Она подняла голову и обернулась к печально застывшему у двери Эрнодану. Глаза Батистины сияли от радости. Они казались еще более синими и огромными, чем обычно.
— О, я все понял! Я не могу бороться! — прошептал Эрнодан, в упор глядя на нее.
— О, друг мой! Мой дорогой друг, вы так утешили меня вчера! Не сердитесь на меня… Я ведь даже не поздоровалась с вами! Какая же я ужасная эгоистка! — закричала Батистина, бросаясь к юноше и сгорая от стыда: она поспешно вырвала у него из рук записку, совершенно забыв о нем самом.
Она поднялась на цыпочки и нежно чмокнула растерянного юношу в щеку.

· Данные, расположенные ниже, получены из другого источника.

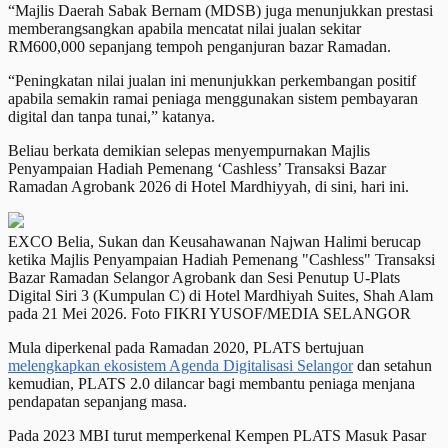
“Majlis Daerah Sabak Bernam (MDSB) juga menunjukkan prestasi
memberangsangkan apabila mencatat nilai jualan sekitar
RM600,000 sepanjang tempoh penganjuran bazar Ramadan.
“Peningkatan nilai jualan ini menunjukkan perkembangan positif
apabila semakin ramai peniaga menggunakan sistem pembayaran
digital dan tanpa tunai,” katanya.
Beliau berkata demikian selepas menyempurnakan Majlis
Penyampaian Hadiah Pemenang ‘Cashless’ Transaksi Bazar
Ramadan Agrobank 2026 di Hotel Mardhiyyah, di sini, hari ini.
EXCO Belia, Sukan dan Keusahawanan Najwan Halimi berucap
ketika Majlis Penyampaian Hadiah Pemenang "Cashless" Transaksi
Bazar Ramadan Selangor Agrobank dan Sesi Penutup U-Plats
Digital Siri 3 (Kumpulan C) di Hotel Mardhiyah Suites, Shah Alam
pada 21 Mei 2026. Foto FIKRI YUSOF/MEDIA SELANGOR
Mula diperkenal pada Ramadan 2020, PLATS bertujuan
melengkapkan ekosistem Agenda Digitalisasi Selangor
dan setahun
kemudian, PLATS 2.0 dilancar bagi membantu peniaga menjana
pendapatan sepanjang masa.
Pada 2023 MBI turut memperkenal Kempen PLATS Masuk Pasar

— Мадемуазель, в Версале ждут ответа! — промолвил он холодно, изо всех сил стараясь сохранить самообладание.
— Сейчас! Сейчас! Одну секундочку! — затараторила Батистина, устремляясь к письменному столу. Она обмакнула гусиное перо в чернильницу подумала, почесала перышком нос, как усидчивая ученица, уселась, вскочила, опять уселась на стульчик и быстро набросала на листе:
«Дорогой пленник!
Мне не терпится снова запереться с вами наедине и заняться приготовлением каких-нибудь изысканных блюд. У меня есть еще один рецепт, выведанный у моей нянюшки. Речь идет о тушеном окороке. Это нечто потрясающее!
Вы пишете, что меня ожидает сюрприз… Я сгораю от любопытства.
Я сейчас очень занята устройством всяких дел перед свадьбой, но я очень много думаю о Вас.
Так как для Вас нет ничего невозможного, дорогой Людовик, то не могли бы вы дать чин капитана корнету, доставившему Ваше письмо? Он очень любезен, и мне бы это доставило большое удовольствие.
Ах! Я совсем забыла поблагодарить Вас за то, что вы пожаловали титул графа господину дю Роше. Он себе места не находит от радости, но, правда, он не очень хорошо понял, что же означает девиз. Должна признаться, что и я тоже. Но это неважно, вы мне все объясните наедине».
Батистина еще раз прочла свое сочинение. Она не была уверена в правильности написания некоторых слов и от усердия даже высунула кончик языка. Она все же решилась и исправила кое-какие проклятые глаголы, в которых всегда путалась, и, наконец, с большим удовлетворением сложила письмо вчетверо.